06 Şubat 2012
İş yerinde gençlerden biri hamileydi ve doktora gitmişti, rapor alacaktı. Ondan bir mesaj gelince...
Banu:
Ay sen burda mısın? Ne
dedi doktor?
Fatoş:
İyi herşey dedi,
olumsuz bişey söylemedi ben de geldim.
Banu:
Yafrucuum, git evine,
yay dötünü, göbeeni kaşıya kaşıya yat, bak çok arayacan bu günleri.
Fatoş:
Dönüşü de çok zor
oluyormuş banu hn. 1 hafta daha evde geçirmek için geliyorum.
Banu:
Yaniiii, nerden
baktığına göre değişir, ben doğum izninden döndükten sonra uzunca bir süre
pazartesileri kendimi işe dar attım “ohhh, huzur” diye, bilmem annatabiliyo
muyum? Bu “bebeğimden ayrılamam” hikayesinin, “böyle demezsem çocuğuna düşkün
anne olmam” vehmi ile sarfedilen bi söz olduğunu düşünüyorum.
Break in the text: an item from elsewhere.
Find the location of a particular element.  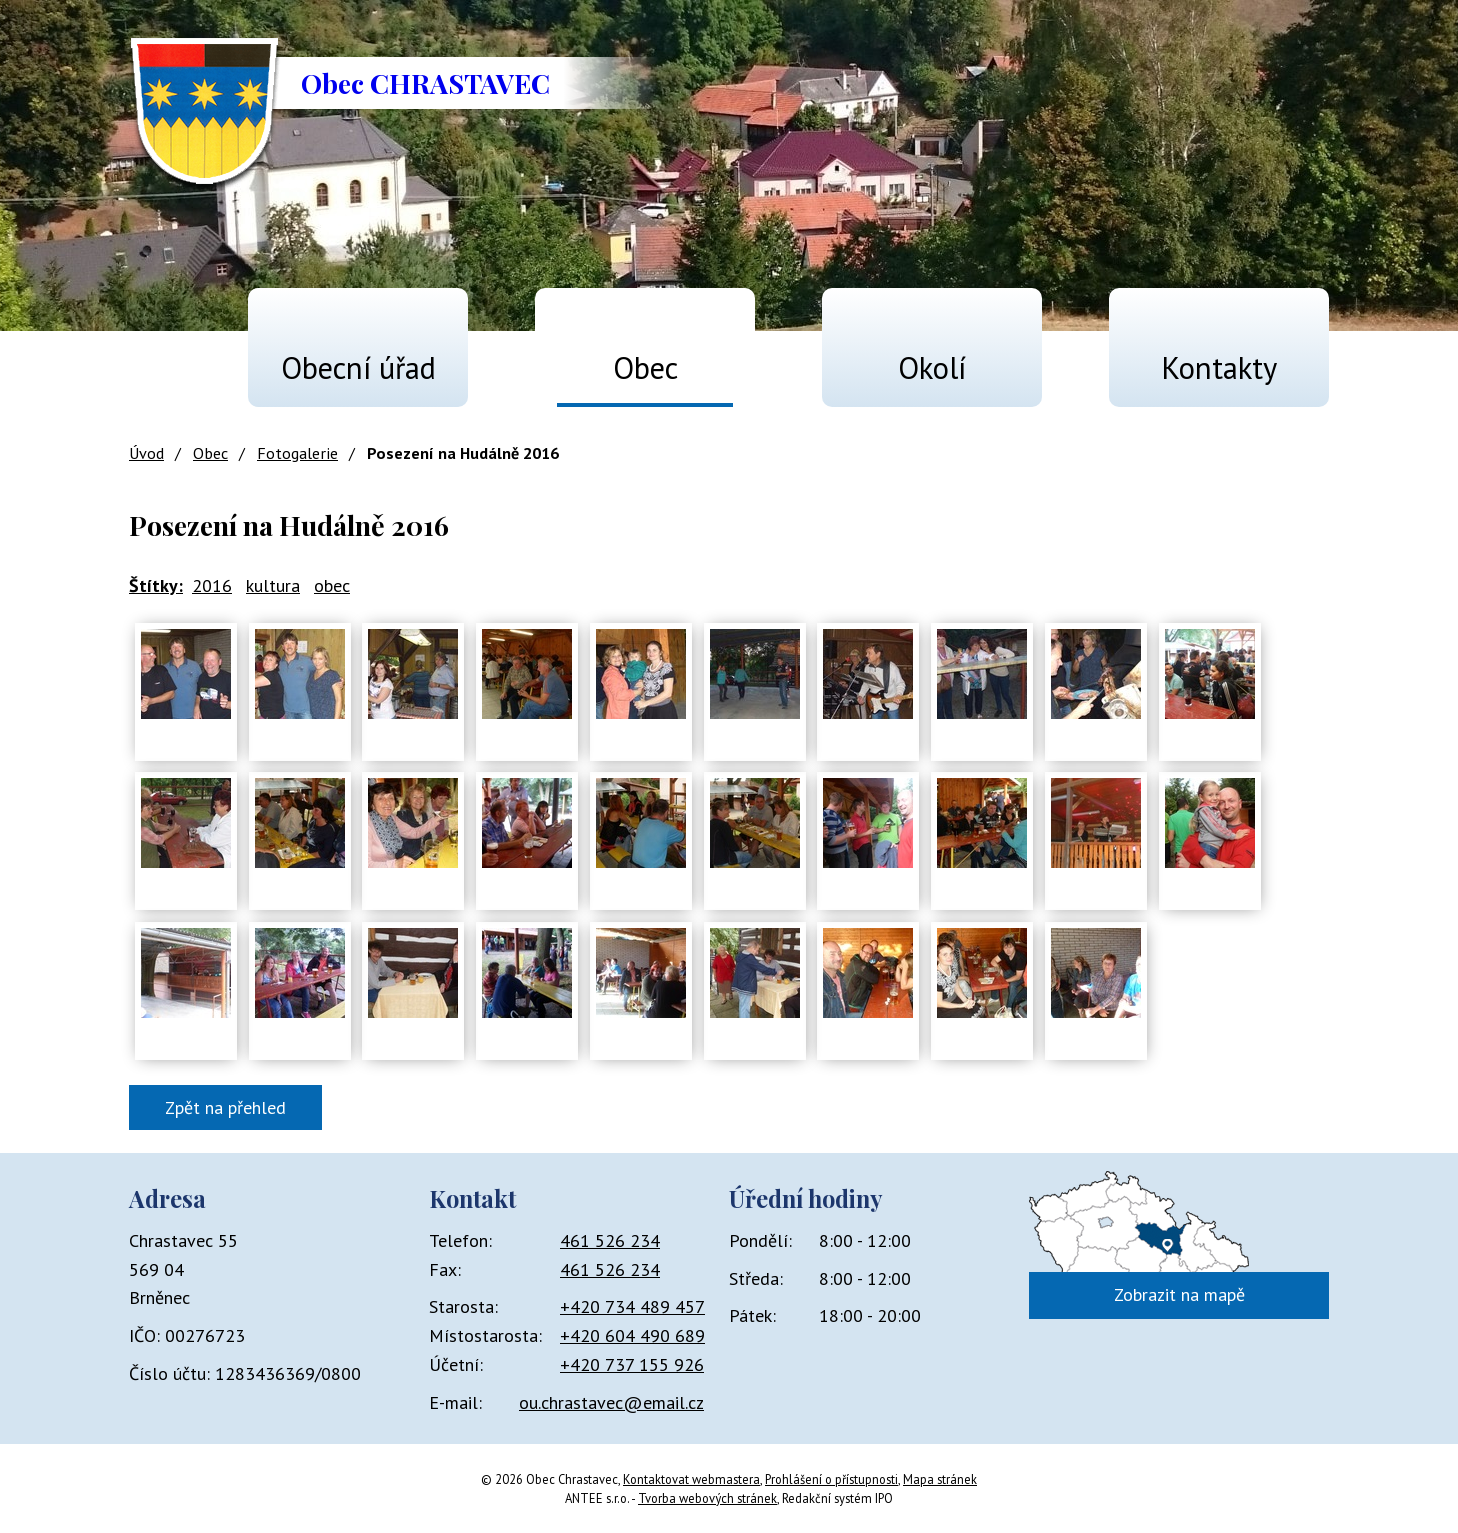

Yani bebeğini
sevmek ayrı (çok seviliyo çoook, öyle böyle değil), kendini paralama sınırı
ayrı. Bunları, kendini kaybetme diye söylüyorum... Sen de insansın, insan çocuk
doğurunca birden ayrı bi yaratığa dönüşmüyor.
Fatoş:
Doğru söylüyorsunuz
banu hn. ama bilemiyorum işte. Bir başkasıyla konuşunca da daha farklı şeyler
söylüyor. Bir de hamilelik beni çok fazla zorlamadı sanırım. %90 iyi geçirdim.
Tüm bunların sonunda
gelmek daha iyi bir fikirmiş gibi geldi. Belki dediğiniz gibi evden kaçacak yer
arıcam ilerde, bilemiyorum ki şimdiden.
Banu:
Zaten neticede (deminki
mesajın sonuna bunu yazacaktım ama unutmuşum), kimsenin hiç bi dediğine kulak
asma, için nasıl rahat ediyorsa onu yap.
Fatoş:
Tamam banu hn. teşekkür
ederim. Düşünceleriniz önemli tabii ki benim için.